A couple months ago, we saw a pretty significant drop in the application performance index (Apdex) score for New Relic’s Key Transactions Index page. This was concerning to us, since this is a page that receives a good amount of traffic and shows summary information for our users’ most important transactions. But by using New Relic Insights, we were able to pinpoint exactly what caused this drop (spoiler alert: it actually wasn’t anything specific that we had done!) and get a fix in place ASAP. Here’s the play-by-play:
Spotting the Initial Problem in New Relic APM
It all started when we noticed this drop in Apdex score. The corresponding increase in response times seemed to occur around early in the morning of the previous Friday:
When we first started investigating this issue, we tried a few different avenues, all focused on changes that we may have made on our side:
- Reviewed the commits that had gone out in the past few production deploys
- Looked for any changes to services this page depended on
- Asked our Site Engineering team whether they had done any infrastructure changes around that time
- Compared transaction traces before/after this point in time
None of these avenues yielded particularly interesting leads, until we took a look at the histogram of response times for this page:
Typically, we’d expect to see some outliers, but that entire second bump on the right side of the histogram was pretty strange!
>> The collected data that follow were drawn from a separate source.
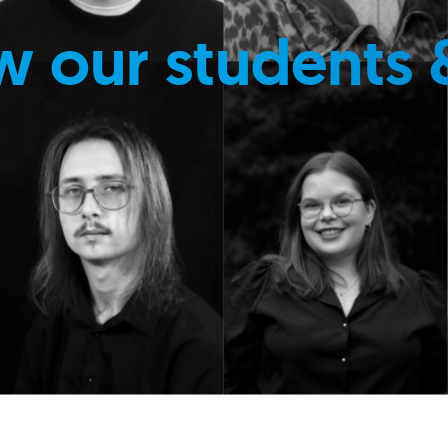
w our students 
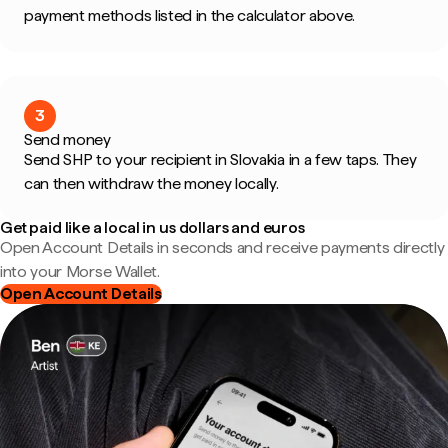
payment methods listed in the calculator above.
3
Send money
Send SHP to your recipient in Slovakia in a few taps. They
can then withdraw the money locally.
Get paid like a local in us dollars and euros
Open Account Details in seconds and receive payments directly
into your Morse Wallet.
Open Account Details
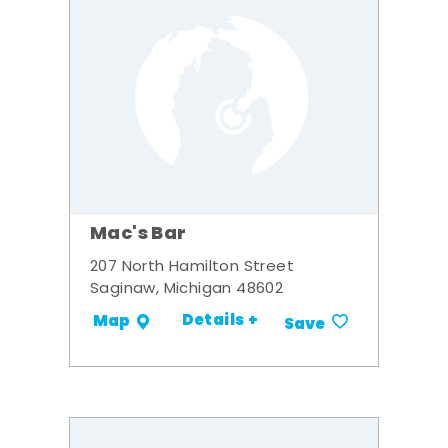
Mac's Bar
207 North Hamilton Street
Saginaw, Michigan 48602
Details +
Map
Save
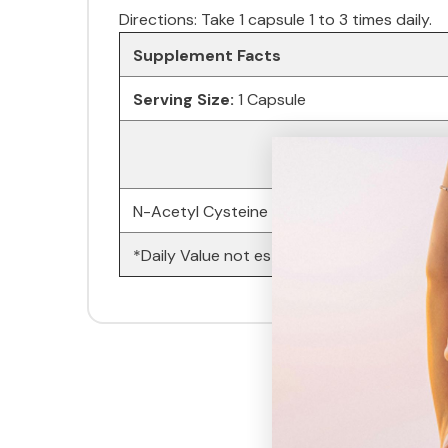
Directions: Take 1 capsule 1 to 3 times daily.
Supplement Facts
Serving Size:
1 Capsule
N-Acetyl Cysteine (NAC)
*Daily Value not established.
In order to drill down to investigate just that segment of response times, we turned to New Relic Insights.
Digging Deeper with New Relic Insights
To start off easy and get some familiarity with how to write the queries for the data we wanted, we re-constructed that same histogram to verify we were looking at that same two-bump chart:
To focus on that second bump, we modified the query to limit it to only those responses that were longer than 1.5 seconds. Then, just for fun, we thought we’d try faceting the data by account:
Over 96 percent of these slow responses were all from one customer! We could then focus on just this one customer’s usage of that Key Transactions index page:
The increase in their requests to this page corresponded exactly to the timing of the drop in the Apdex score for the Key Transaction index.
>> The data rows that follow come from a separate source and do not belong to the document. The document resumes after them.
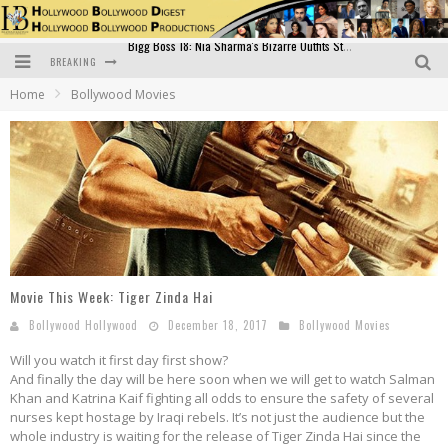
BREAKING
Official Trailer of Shahkot: Guru Randhawa's Highly Anticipated Punjabi Film Debut
Home
Bollywood Movies
Excitement Peaks as the Official Trailer of "Vicky Vidya Ka Woh Wala Video" Drops!
Bollywood Glamour Meets Culinary Excellence: DIVS Curry Zone Celebrates Madhur Bhandarkar’s Birthday
Sara Ali Khan and Kartik Aaryan Reunite at ‘Call Me Bae’ Screening: Strong Bond Evident Despite Breakup
Raj Kapoor: The Showman Who Defined Indian Cinema
Bigg Boss 18: Nia Sharma's Bizarre Outfits Steal the Limelight, Even Outdoing Urfi Javed!
Movie This Week: Tiger Zinda Hai
Bollywood Hollywood
December 18, 2017
Bollywood Movies
Will you watch it first day first show?
And finally the day will be here soon when we will get to watch Salman
Khan and Katrina Kaif fighting all odds to ensure the safety of several
nurses kept hostage by Iraqi rebels. It’s not just the audience but the
whole industry is waiting for the release of Tiger Zinda Hai since the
Here’s that Apdex chart with the same data that we saw in APM:
To confirm that the drop in Apdex score did indeed stem from the sudden increase in requests by this customer, we took a look at the Apdex score for this page with this customer excluded, which showed that the Apdex score for other customers had actually stayed pretty steady:
All of these charts combined together formed a dashboard that told a story behind the data we’d seen in APM:
When we see issues with our site’s performance in New Relic APM, our first instinct is to see what we may have done on our side recently that caused this issue, to try to reverse that change. By using New Relic Insights, we were able to discover greater depth behind the numbers. We found that a sharp increase in requests from a customer who had a particularly slow response on this page affected the overall Apdex score. So rather than fixating on a recent commit to revert in order to improve the performance of this page, we could focus on improving the experience for those high volume customers.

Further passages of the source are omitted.